A investigação teve início após uma informação de inteligência indicar a atuação de uma empresa de materiais médicos e hospitalares vinha oferecendo um medicamento indicado para o tratamento de leucemias e linfomas. Durante as diligências, os agentes acompanharam as negociações realizadas pelos alvos e constataram que uma única caixa do remédio era oferecida por até R$ 34 mil, sempre mediante pagamento antecipado e sob o argumento de que a alta procura nos hospitais teria elevado o preço.
A fraude foi confirmada após análise técnica concluir que o produto era totalmente falso. O número do lote impresso na embalagem sequer existia nos registros de produção global da fabricante.
As apurações também revelaram que os responsáveis pelo esquema utilizavam a própria formação profissional para dar aparência de legitimidade ao crime e atrair vítimas vulneráveis. Uma das investigadas e sócia do esquema é uma enfermeira especializada em auditoria de contas médicas e assuntos regulatórios. Ela utilizava da expertise para burlar trâmites e gerenciar as vendas da empresa. O companheiro dela, um estudante de direito, era o segundo sócio. Ele possuia um amplo histórico em licitações públicas e era responsável por operacionalizar as tratativas. A DRCPIM apura, ainda, se a atuação de familiares ligados à área da saúde facilitava a circulação dos produtos ilícitos em ambientes hospitalares.
Para escapar da fiscalização sanitária, os sócios declararam que a empresa funcionava apenas como um “simples escritório” administrativo, obtendo licenciamento simplificado.
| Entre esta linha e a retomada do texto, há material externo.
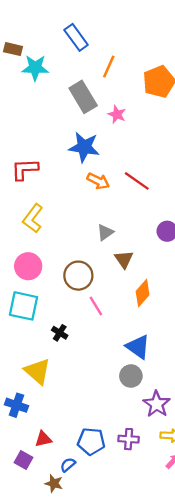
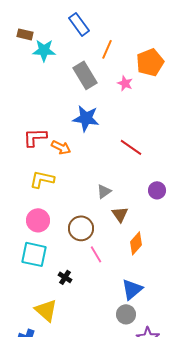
pink star: (117, 114) -> (125, 83), moved
orange arrow: (98, 181) -> (61, 147), moved
yellow L-shape: (33, 218) -> (42, 179), turned 65
blue triangle: (138, 347) -> (132, 289), turned 45

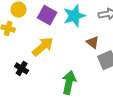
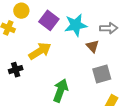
brown triangle: (93, 42) -> (92, 46), moved
black cross: (22, 68) -> (16, 70), turned 32

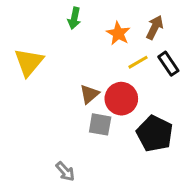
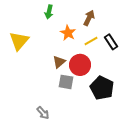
brown arrow: (155, 27) -> (89, 18), moved
orange star: (118, 33) -> (68, 33), moved

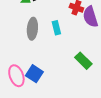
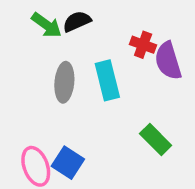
cyan rectangle: (56, 28) -> (107, 80), size x1.5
Na realidade, o imóvel operava como depósito clandestino e centro de distribuição de medicamentos, sem qualquer controle de temperatura, armazenamento adequado ou autorização específica para esse tipo de atividade.
Durante as diligências desta quinta, os policiais apreenderam medicamentos comercializados sem a licença devida. Todo o material será submetido à perícia para verificar sua origem. Eles são investigados pelos crimes de falsificação, corrupção e adulteração de produto destinado a fins terapêuticos ou medicinais, delito considerado hediondo, além de crimes contra as relações de consumo.